TNFα induces mitochondrial fragmentation and biogenesis in human airway smooth muscle.

In human airway smooth muscle (hASM), mitochondrial volume density is greater in asthmatic patients compared with normal controls. There is also an increase in mitochondrial fragmentation in hASM of moderate asthmatics associated with an increase in dynamin-related protein 1 (Drp1) and a decrease in mitofusin 2 (Mfn2) expression, mitochondrial fission, and fusion proteins, respectively. Proinflammatory cytokines such TNFα contribute to hASM hyperreactivity and cell proliferation associated with asthma. However, the involvement of proinflammatory cytokines in mitochondrial remodeling is not clearly established.

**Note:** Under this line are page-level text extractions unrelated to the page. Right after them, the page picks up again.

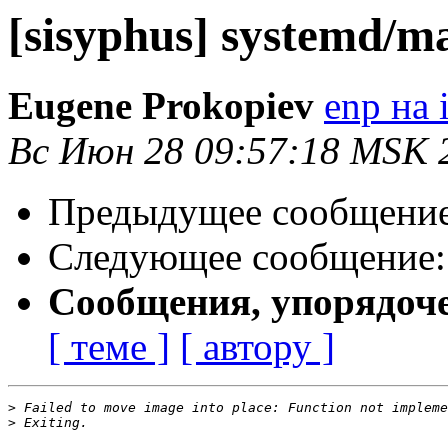
[sisyphus] systemd/m
Eugene Prokopiev
enp на i
Вс Июн 28 09:57:18 MSK 
Предыдущее сообщени
Следующее сообщение
Сообщения, упорядоч
[ теме ]
[ автору ]
>
>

In nonasthmatic hASM cells, mitochondria were labeled using MitoTracker Red and imaged in three dimensions using a confocal microscope. After 24-h TNFα exposure, mitochondria in hASM cells were more fragmented, evidenced by decreased form factor and aspect ratio and increased sphericity. Associated with increased mitochondrial fragmentation, Drp1 expression increased while Mfn2 expression was reduced. TNFα also increased mitochondrial biogenesis in hASM cells reflected by increased peroxisome proliferator-activated receptor-γ coactivator 1α expression and increased mitochondrial DNA copy number. Associated with mitochondrial biogenesis, TNFα exposure also increased mitochondrial volume density and porin expression, resulting in an increase in maximum O2 consumption rate. However, when normalized for mitochondrial volume density, O2 consumption rate per mitochondrion was reduced by TNFα exposure. Associated with mitochondrial fragmentation and biogenesis, TNFα also increased hASM cell proliferation, an effect mimicked by siRNA knockdown of Mfn2 expression and mitigated by Mfn2 overexpression. The results of this study support our hypothesis that in hASM cells exposed to TNFα mitochondria are more fragmented, with an increase in mitochondrial biogenesis and mitochondrial volume density resulting in reduced O2 consumption rate per mitochondrion.